The Sports Illustrted website has an excerpt from the new book, League of Denial. The book looks at the problems the NFL has had with acknowledging concussion issues. The except from SI is somewhat length but fascinating. Some highlites:

Nine months later came yet another NFL study in Neurosurgery. This one dealt with repeat concussions. Numerous previous studies had shown that one concussion left the brain vulnerable to another concussion if the brain wasn't given time to heal. But that wasn't a problem in the NFL, according to Pellman, et al. The league looked at how quickly players went back on the field and concluded that they were at no greater risk than if they had never been concussed at all. The logic was that because players returned to the field so quickly, they must have been O.K. or the medical staff wouldn't have cleared them. This flew in the face not only of previous research but of widely known realities on an NFL sideline. First, players often didn't report their injuries. Second, they hid their symptoms whenever they could. Third, NFL doctors often deferred to the wishes of coaches and players.

This was in 2004 when the paper was published, from the research the NFL was doing. Needless to say, it turned out to be pretty stupid and just plain wrong.

When McKee peered into the microscope after staining the brain for tau, she was stunned. There was tau everywhere, "like disease on steroids," she said, but there was no trace of beta-amyloid, one of the main components of Alzheimer's. McKee would never forget that moment. "You feel like, Oh, my God!" she said. Her first call was to her brother Chuck, the doctor. Ann explained the disease she had found in Grimsley's brain.
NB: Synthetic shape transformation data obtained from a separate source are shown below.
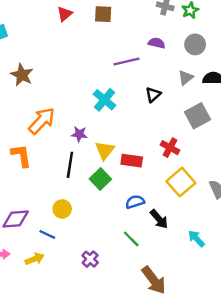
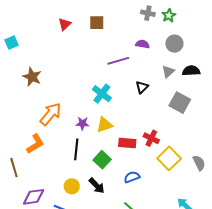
gray square: (197, 116) -> (180, 103), turned -30
red cross: (170, 148) -> (151, 138), moved
yellow triangle: (105, 150) -> (104, 125), moved, turned 36
orange L-shape: (21, 156) -> (35, 144), turned 70
black arrow: (159, 219) -> (97, 186), moved

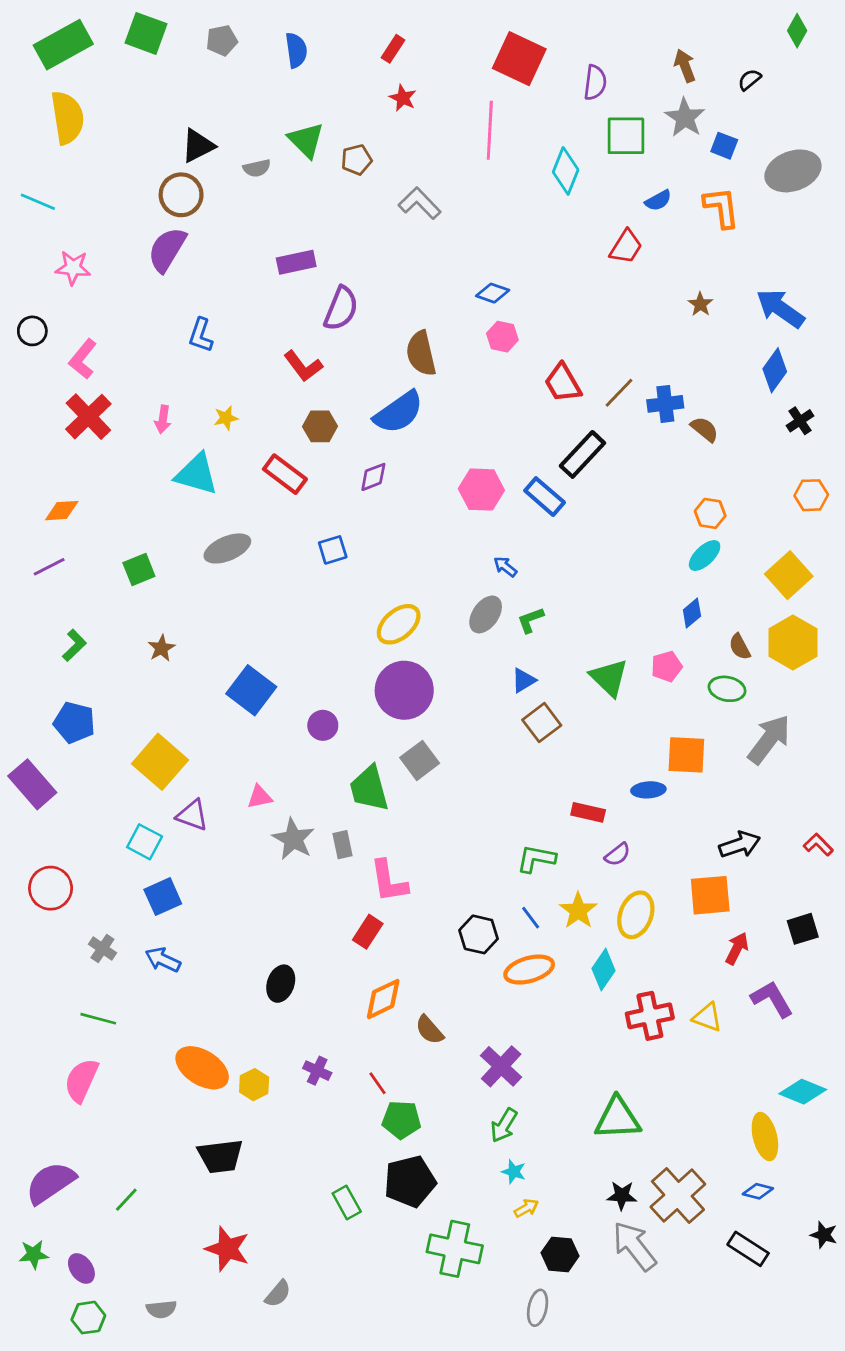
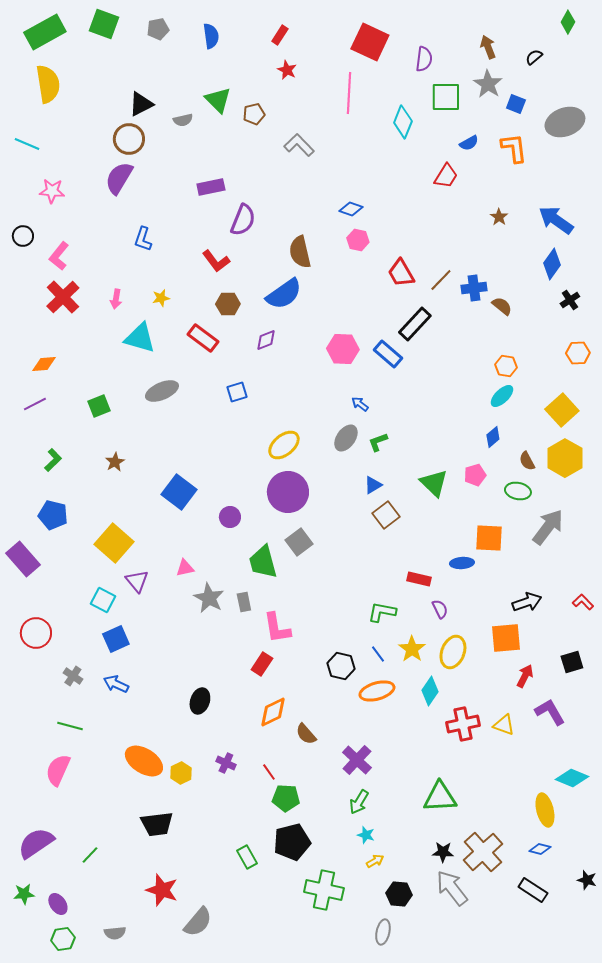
purple triangle: (192, 815) -> (137, 581), turned 30
purple semicircle: (618, 854) -> (440, 609), turned -78
gray semicircle: (278, 1294) -> (198, 922), size x1.5

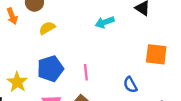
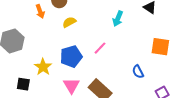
cyan arrow: (105, 22) -> (118, 19), turned -49
pink line: (86, 72) -> (100, 48), moved, turned 48

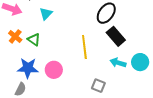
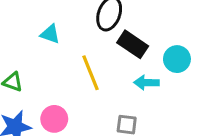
cyan triangle: (46, 14) -> (50, 34), moved, turned -40
cyan circle: (140, 62) -> (177, 59), moved

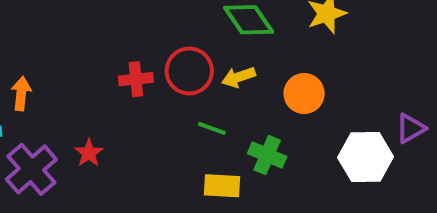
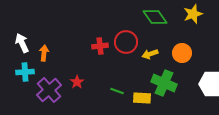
yellow arrow: (238, 77) -> (150, 54), moved
green line: (212, 128) -> (117, 91), moved
green cross: (267, 155) -> (164, 83), size x1.4

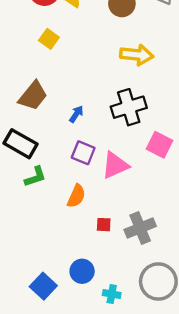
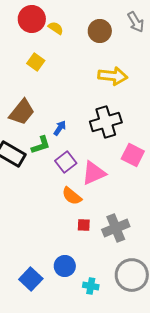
purple square: (83, 153) -> (66, 162), turned 30
green L-shape: (35, 177) -> (41, 145), moved
orange semicircle: (76, 196) -> (72, 196), moved, turned 105

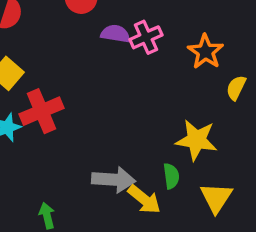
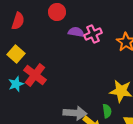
red cross: (41, 111) -> (35, 75), turned -30

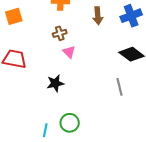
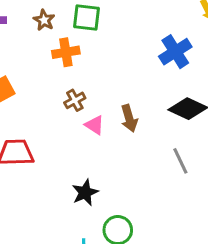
brown arrow: (98, 16) -> (129, 118), moved
black star: (55, 83) -> (85, 193), moved

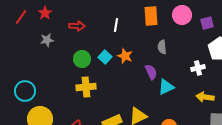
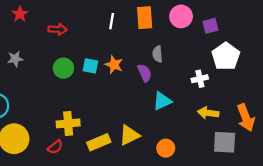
white line: (116, 25) -> (112, 21), moved
gray star: (47, 40) -> (15, 59), moved
cyan square: (105, 57) -> (90, 66), turned -32
purple semicircle: (151, 72) -> (145, 73), moved
yellow cross: (86, 87) -> (68, 123), moved

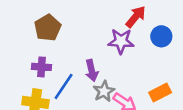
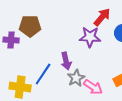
brown pentagon: (48, 28) -> (30, 26), turned 30
purple cross: (42, 67) -> (11, 40), moved

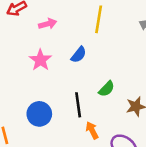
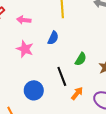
pink arrow: (48, 24) -> (24, 20), turned -144
orange arrow: (92, 130) -> (77, 93), turned 80

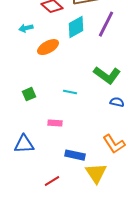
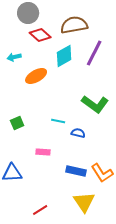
blue semicircle: (117, 102) -> (78, 133), moved
blue rectangle: (75, 155) -> (76, 171), moved

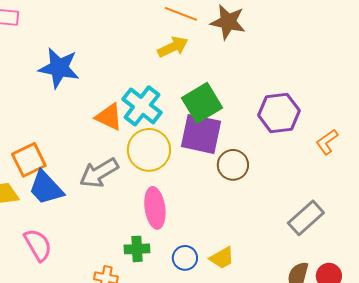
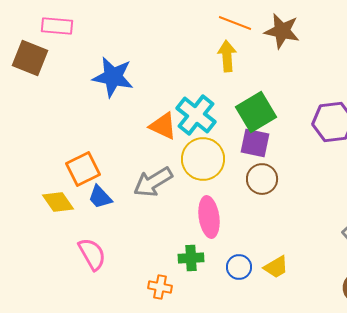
yellow arrow: (173, 47) -> (227, 56), turned -68
purple square: (201, 134) -> (255, 143), size x0.7
brown circle: (233, 165) -> (262, 179), moved
blue trapezoid: (46, 188) -> (100, 197), size x0.7

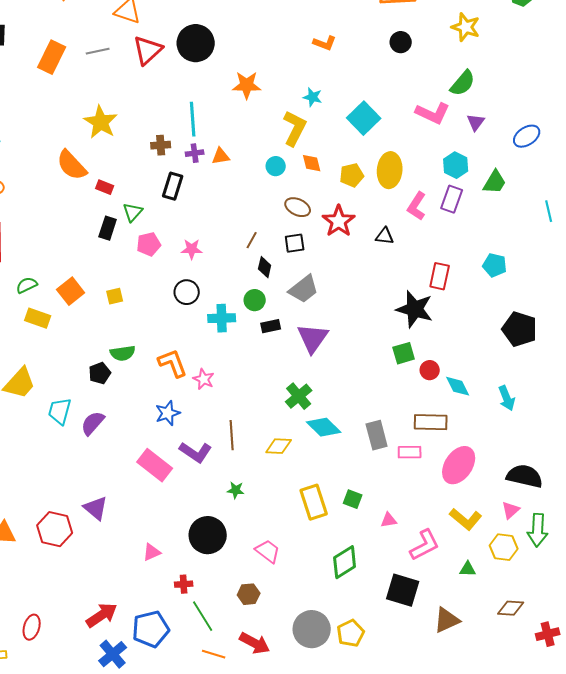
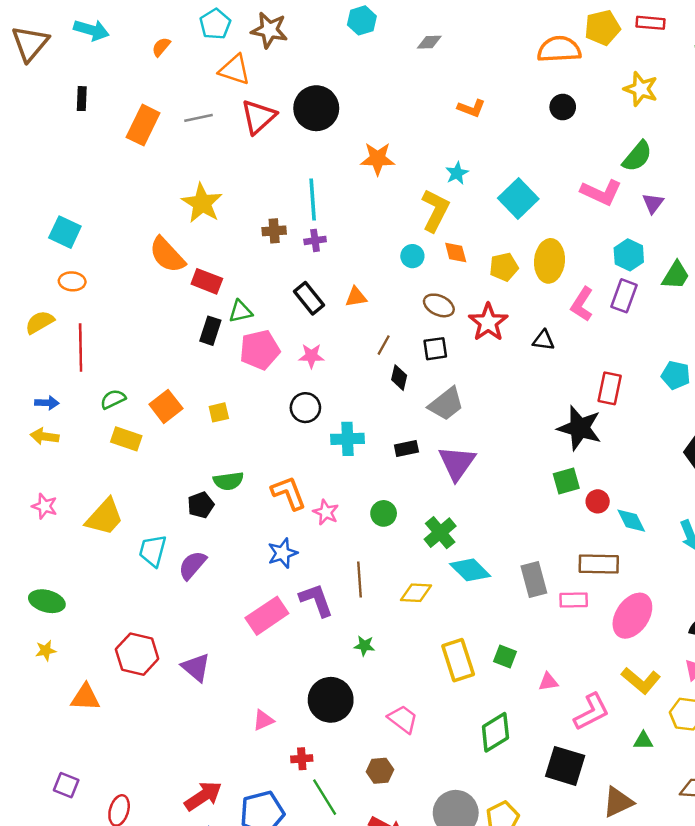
cyan star: (313, 97) -> (457, 173), turned 30
orange triangle: (221, 156) -> (356, 297), moved
black rectangle: (173, 186) -> (309, 298), moved, turned -56
red rectangle: (105, 187) -> (207, 281), size x1.4
green triangle: (133, 212) -> (240, 311), turned 35
pink pentagon: (149, 244) -> (260, 350), size x1.4
green circle: (255, 300) -> (384, 513), moved
purple L-shape: (196, 452) -> (316, 600), turned -144
pink rectangle: (155, 465) -> (267, 616), turned -72
red hexagon: (55, 529) -> (137, 654), moved

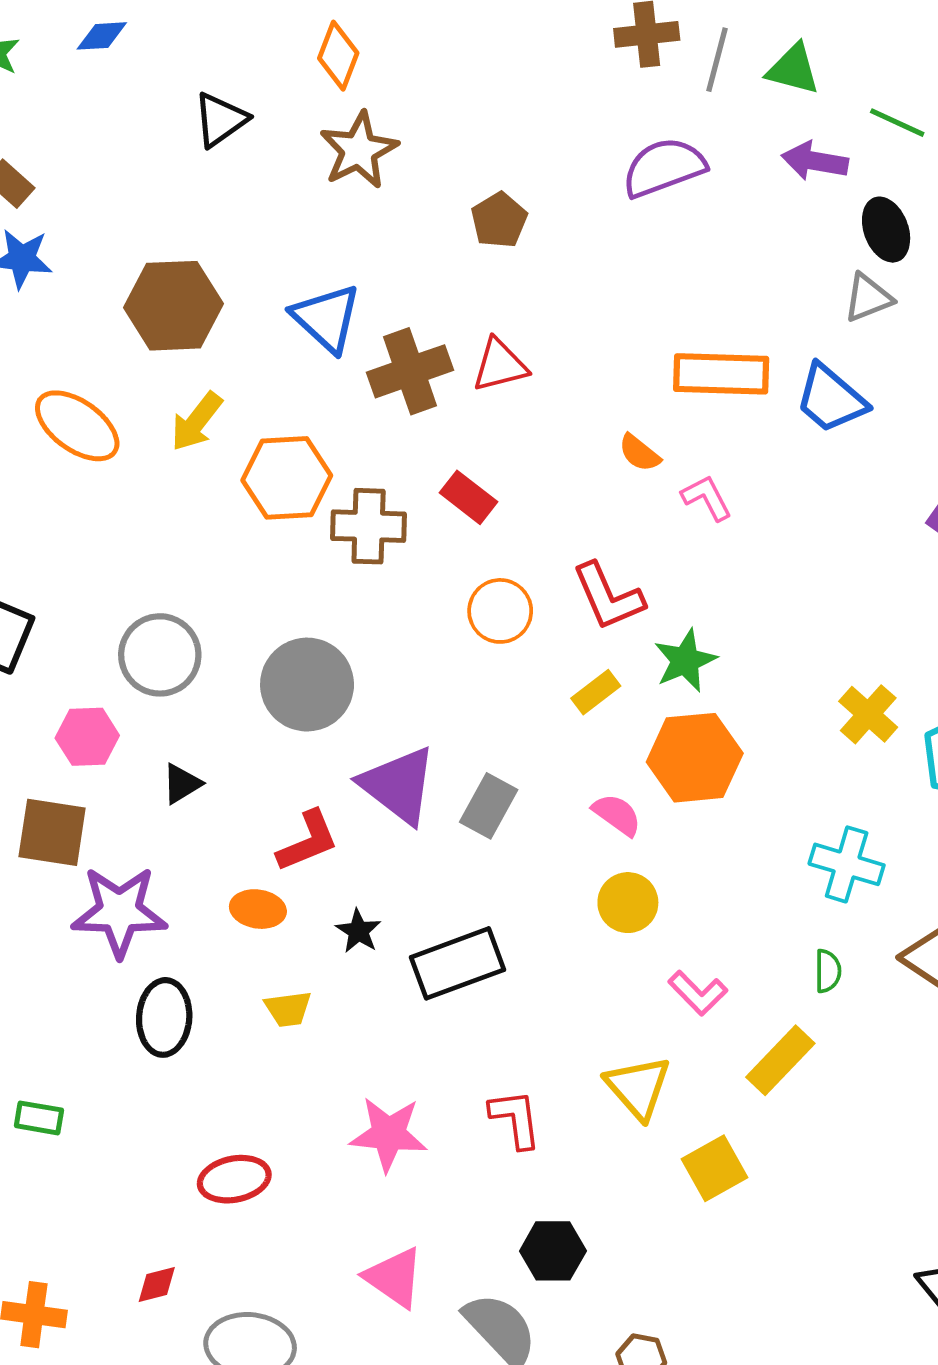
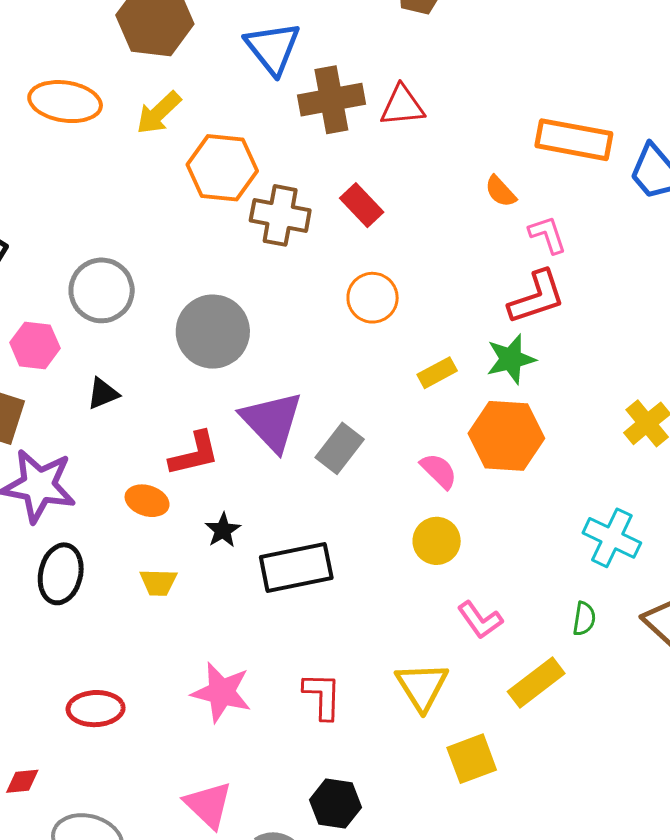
orange ellipse: (77, 426) -> (65, 102), turned -36
red L-shape: (608, 597) -> (537, 297), moved, turned -94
It looked just like dementia pugilistica, a brain disease first discovered in boxers in the late 1920s. Chuck's response would stick with Ann for years. "This is going to change football," he said.

Tau is a protein that "strangles" brain cells in neurodegenerative diseases. The brain belonged to linebacker John Grimsley.

More than four years later, in a building near McKee's office outside Boston, the largest collection of NFL brains (61) is stored in a freezer at -80º Celsius. By the fall of 2012, McKee had examined the brains of 34 former NFL players. Thirty-three had CTE. Asked what percentage of NFL players probably have the disease, McKee said, "I don't think everybody has it, but I think it's going to be a shockingly high percentage."

CTE is chronic traumatic encephalopathy.

The excerpt talks about about Chris Nowinski and his Sports Legacy Institute, but he is a real hero in sports. An ex-professional wrestler who has turned studying sports related concussions into his calling. Most everything being done these days to curb concussions in the NFL(who are no longer in denial) and NHL, wrestling and other contact sports related activities is a direct result of his crusade.